Last updated 5 p.m. on Monday. The next update will be 5 p.m. on Tuesday.
Valley Water board members will likely enjoy longer term limits, thanks to a measure Santa Clara County voters approved on Tuesday.
With 94% of the vote counted, Valley Water’s Measure A has received 50.73% approval from voters, or 156,526 votes. The measure was rejected by 49.27% of voters, or 152,023 votes. The measure only requires a simple majority to pass, and while ballots are still being counted, it’s unlikely the lead will be reversed.
Valley Water’s board of directors voted 4-3 last March to put a measure on the ballot asking for directors to serve a maximum of four, four-year terms instead of the current three. Valley Water directors are elected by Santa Clara County residents. CEO Rick Callender told San José Spotlight the measure will help retain experienced board members and limit newcomers from hampering the progress of infrastructure projects.
“The stuff that our board does is very technical,” Callender said. “If you don’t have the technical understanding of what we’re doing, and you ask for a project to be delayed, it’s going to cost us millions of dollars.”
The measure received pushback from San Jose Councilmember and mayoral hopeful Matt Mahan, who criticized it as a waste of taxpayer dollars. Several Valley Water directors voted against the proposed measure because they were concerned the ballot language could mislead some voters into thinking they were voting to limit terms for directors, not extend them. Directors Tony Estremera, Richard Santos, John Varela and Gary Kremen voted in favor of adding the measure to the ballot. Directors Barbara Keegan, Nai Hsueh and Linda LeZotte voted against it.

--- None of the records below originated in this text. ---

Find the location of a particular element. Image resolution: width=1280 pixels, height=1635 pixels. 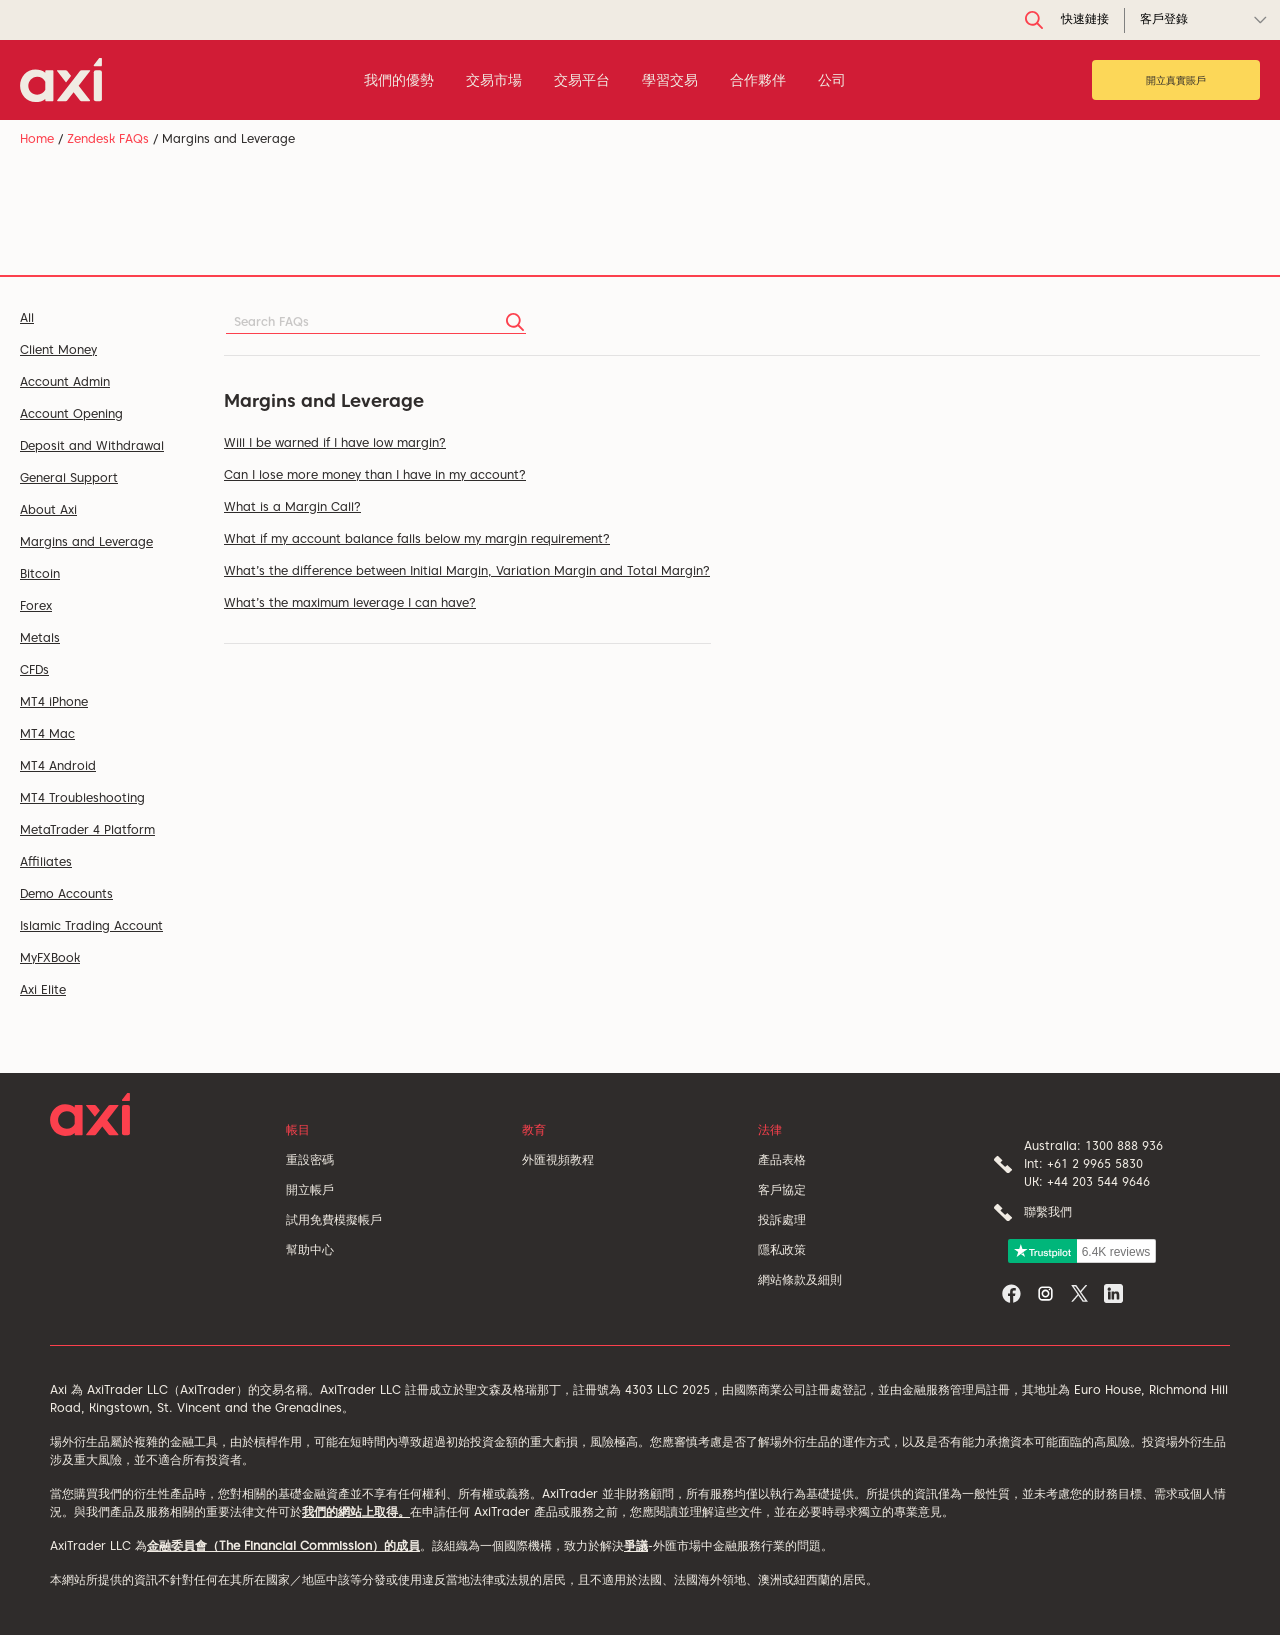 Can I lose more money than I have in my account? is located at coordinates (375, 474).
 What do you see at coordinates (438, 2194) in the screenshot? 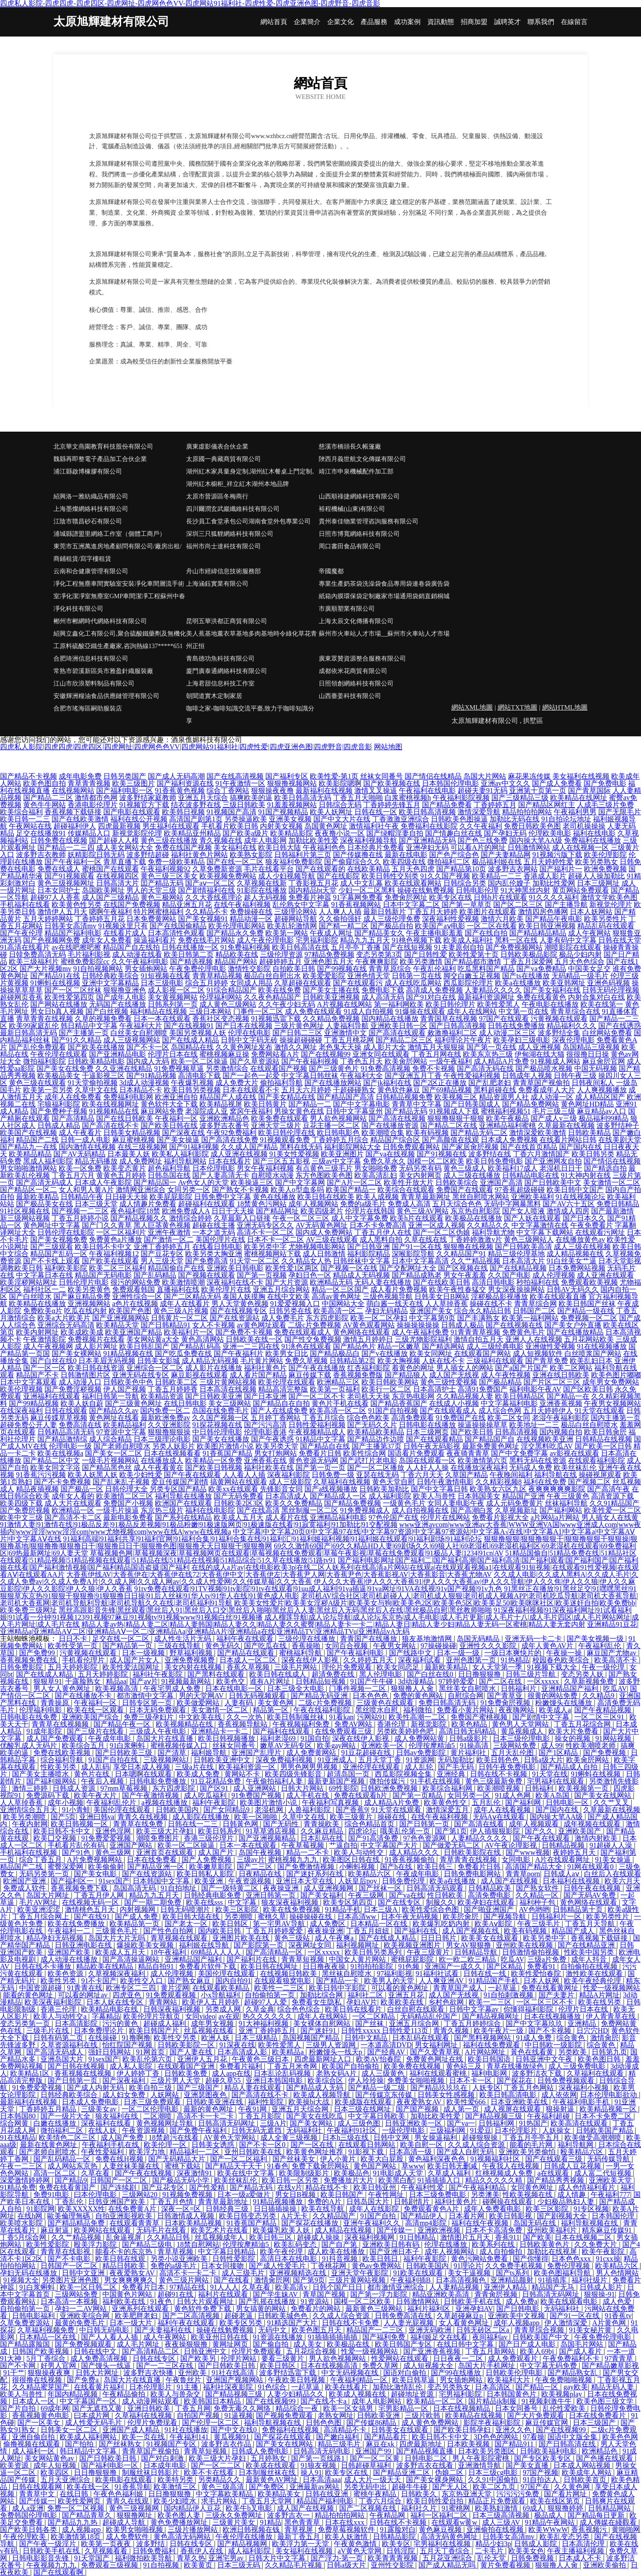 I see `日本三级免费电影` at bounding box center [438, 2194].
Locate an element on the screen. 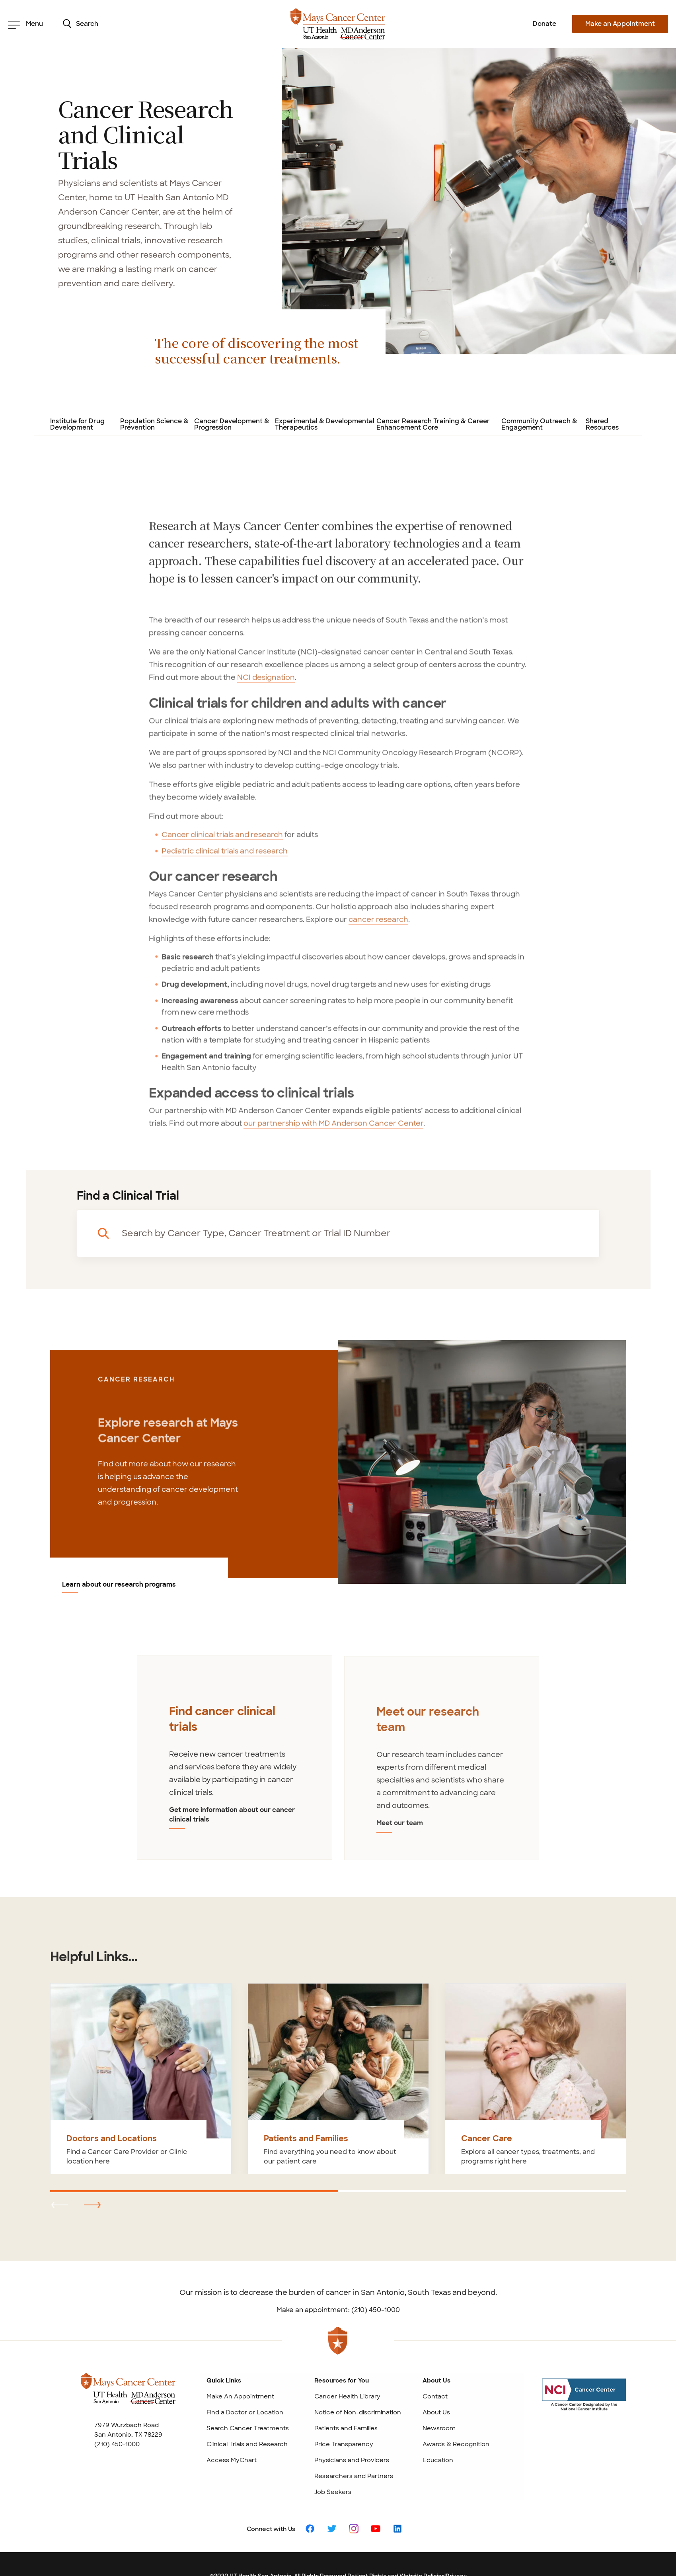 This screenshot has height=2576, width=676. Cancer Health Library is located at coordinates (347, 2396).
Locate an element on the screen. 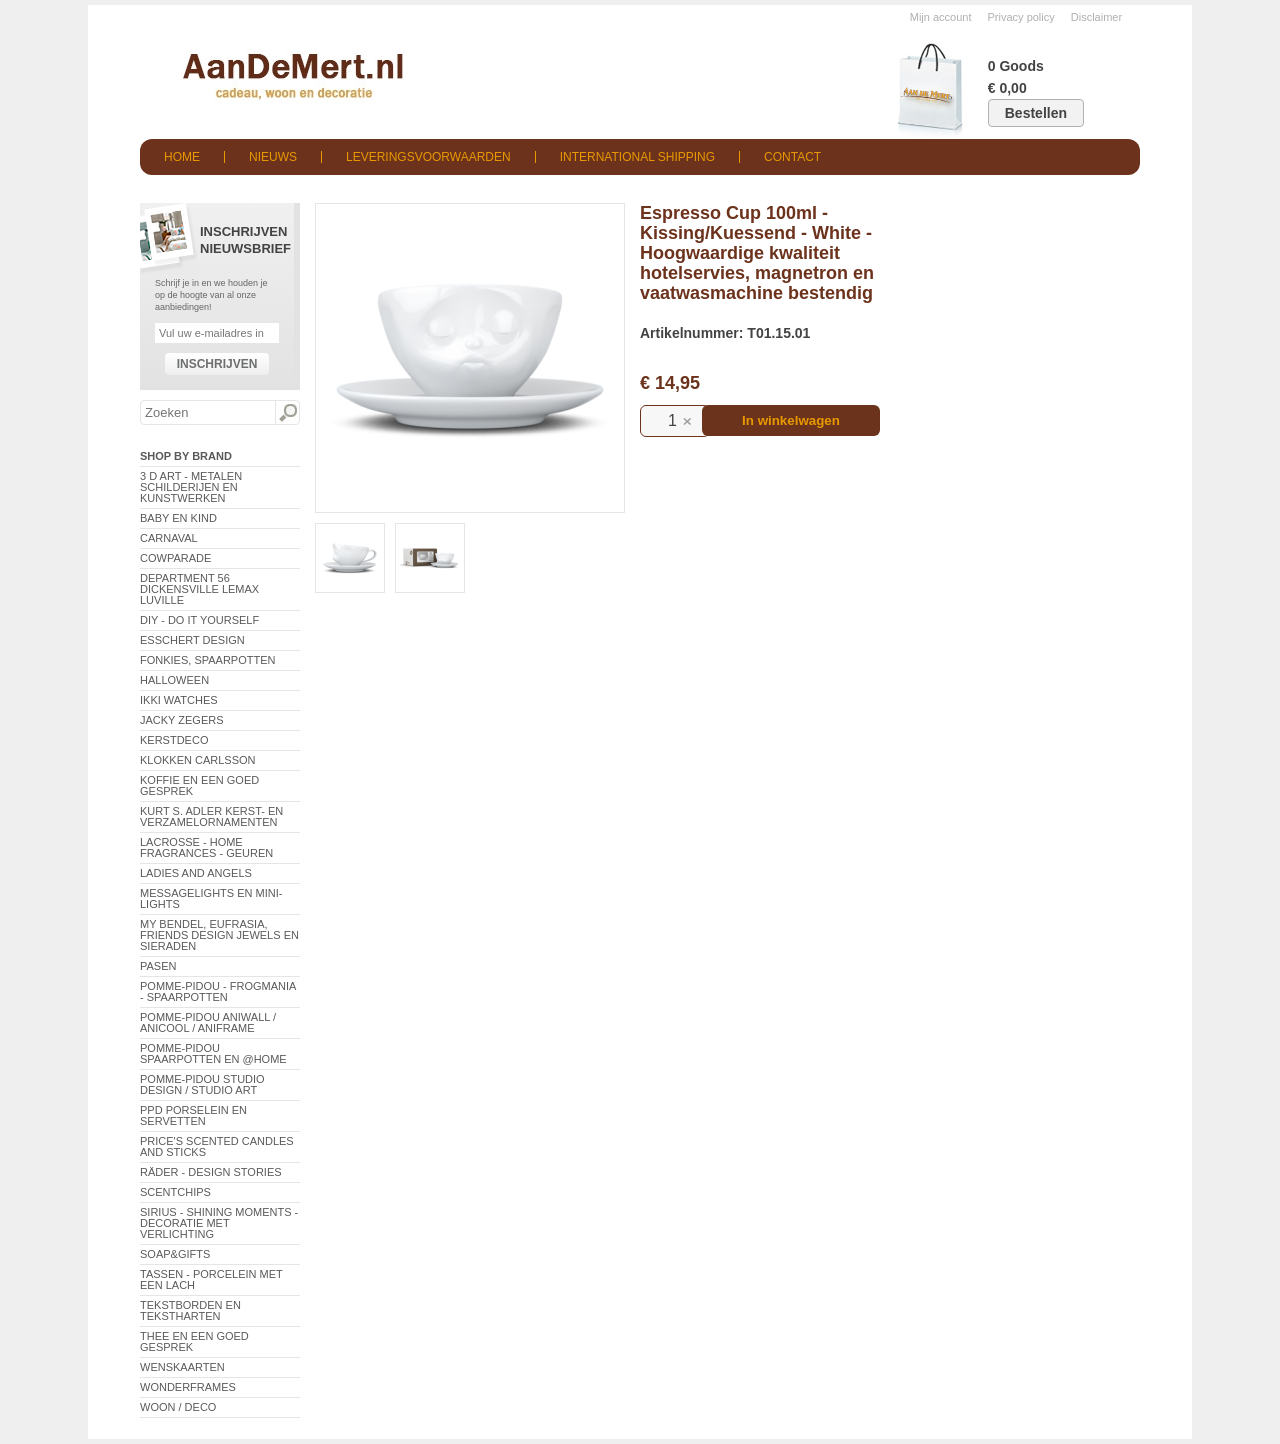  Tassen - Porcelein met een lach is located at coordinates (211, 1279).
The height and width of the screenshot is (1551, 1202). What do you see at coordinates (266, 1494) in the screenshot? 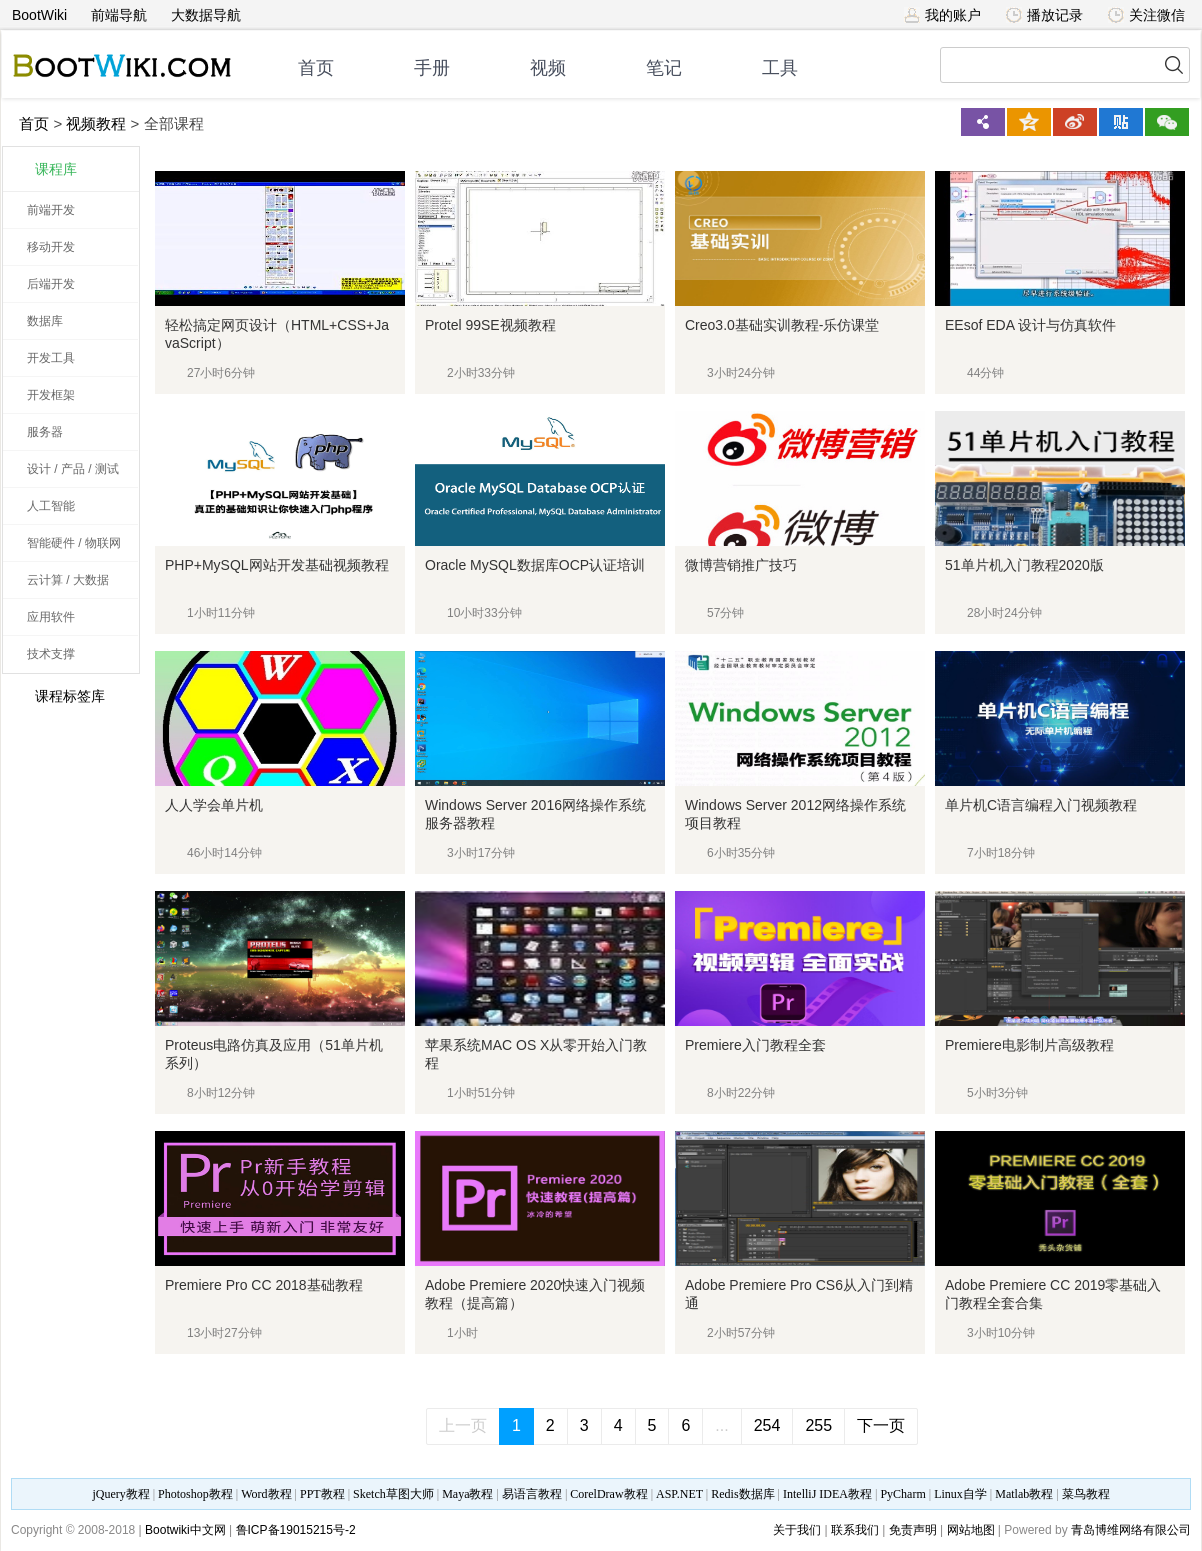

“Those people who voted for the (measure) voted for term limits, and those people who voted against it were the ones who probably read the ballot argument and realized it was deceptive,” LeZotte told San José Spotlight. “It was absolutely deceptive.”
LeZotte scoffed at the argument advanced by the measure’s proponents about needing to retain more experienced people on the board. She noted many of the district’s most complex projects, such as retrofitting Anderson Dam, are already in the works.
“I can’t see how a new board member coming in would suddenly be able to gather three other people to stop any of that or make dramatic changes—it’s a ridiculous argument,” LeZotte said.
Santos, who voted in favor of the measure, told San José Spotlight he doesn’t believe the ballot language was misleading, noting it was modeled after a similar proposal approved years ago by the Santa Clara County Board of Supervisors to extend their own term limits.
With the state experiencing a severe and protracted drought, Santos said Valley Water can’t afford to jeopardize its water conservation projects. He suggested the people who currently sit on the board are best equipped to handle future emergencies, so it makes sense to prolong their tenure.
“It’s like with any crisis: do you want the people who complain and have no solutions, or do you want to stay with people who are helping to solve it?” he said.
Editor’s Note: Valley Water CEO Rick Callender is on San José Spotlight’s board of directors.